What will the Dean tell future art students on their graduation day? ‘Good luck finding an art job out there and doing better than AI’? Although this may sound a little extreme, the concern remains as there are already limited career opportunities in the field.
My best friend attended the Otis College of Art and Design to become a fashion designer. The annual tuition on a full-time basis for 2020/2021 is $69,532. She always drew fashion illustrations on tablets and paper. Every shade and every detail mattered. Handing in the illustration collection late could result in a lost opportunity in a competitive internship.
If AI could do what she learned in four years and at a much faster speed with more pattern selections, was it worth it for her to pay the tuition and go through the training?
The Cost of AI Art
With AI Art in place, how does one price the work? Is it based on the artist’s fame, artwork’s material, time spent, or simply how “good” the art looks?
In 2018, an algorithm-generated painting sold for $432,000 at Christie’s, one of the world’s largest auction houses. The ‘painting’ was created by a designer using a computer. The news sure sparked intense conversations in the art communities. How should AI impact the value of the art generated? Should it be worth less? Then again, look at the price of NFTs (Non-Fungible Tokens). Need we say more?
AI-generated art challenges the definition of what we call ‘art.’ Consider how NFTs and AI art are created and sold. Both use algorithms, which are a set of rules. How they are applied can produce different and unique results, sparking inspiration and controversial debates. Only time will tell what else AI can do in the realm of art, but one thing is for sure: it has brought us closer to the future.
AI Art Continues to Evolve
AI art is still relatively new, and there’s much we don’t yet know about it. However, AI is profoundly impacting the art world—creating new types of artwork and how experts judge artwork in competitions.
“I see the power in AI Art, and that makes me want to support and protect traditional artists even more,” Srinivas P., the Sr. Mainframe Developer, said. “There could be a different category for AI-generated artwork in future competitions.”
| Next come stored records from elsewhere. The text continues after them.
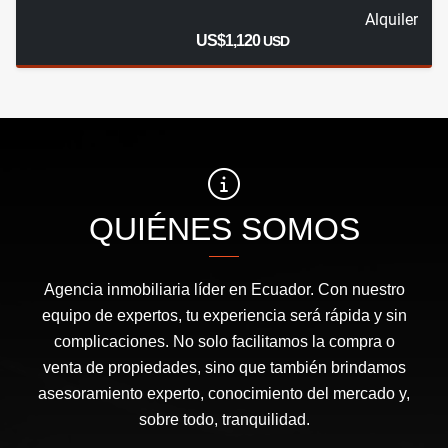
Alquiler
US$1,120
USD
QUIÉNES SOMOS
Agencia inmobiliaria líder en Ecuador. Con nuestro
equipo de expertos, tu experiencia será rápida y sin
complicaciones. No solo facilitamos la compra o
venta de propiedades, sino que también brindamos
asesoramiento experto, conocimiento del mercado y,
sobre todo, tranquilidad.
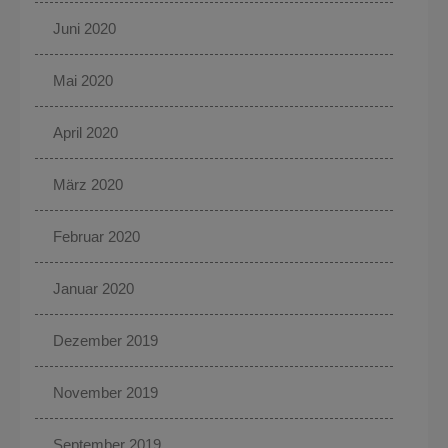
Juni 2020
Mai 2020
April 2020
März 2020
Februar 2020
Januar 2020
Dezember 2019
November 2019
September 2019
Srinivas and I also connected with Sangeetha G., an artist specializing in character drawing. “Live art competitions would be great opportunities for people to see the value of traditional art. Creating-in-progress is something computers do not show.”
Computers didn’t develop the painting concept solely on their own. AI still requires human involvement before generating the result. The algorism can take a photo of a seascape and apply the style of van Gogh’s “Starry Night.” If the user is unhappy with the result, edit the input by changing a few words and generating the “perfect” one.
It’s fair to ask: are we creating art or playing a puzzle game?
For now, the ability to produce something entirely new from scratch separates us from machines. In the future? Maybe not so much.